START AVAILABLE DATA

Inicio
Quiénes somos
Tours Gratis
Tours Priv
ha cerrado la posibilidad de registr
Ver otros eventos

END AVAILABLE DATA
START AVAILABLE DATA

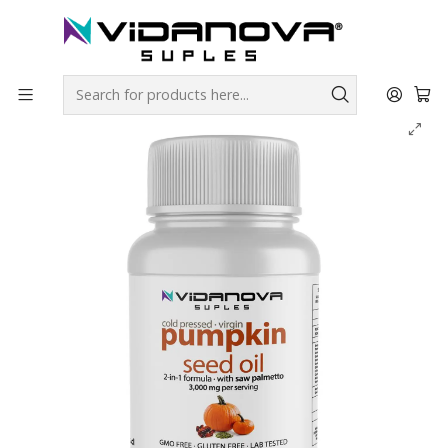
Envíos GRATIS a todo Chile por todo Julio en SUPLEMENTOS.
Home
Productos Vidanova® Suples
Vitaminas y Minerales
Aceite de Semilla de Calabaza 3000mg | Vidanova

END AVAILABLE DATA

- [WORK REQUEST]: List each line of the entries that holds the string "Vidanova".

- [TASK OUTPUT]:
Productos Vidanova® Suples
Aceite de Semilla de Calabaza 3000mg | Vidanova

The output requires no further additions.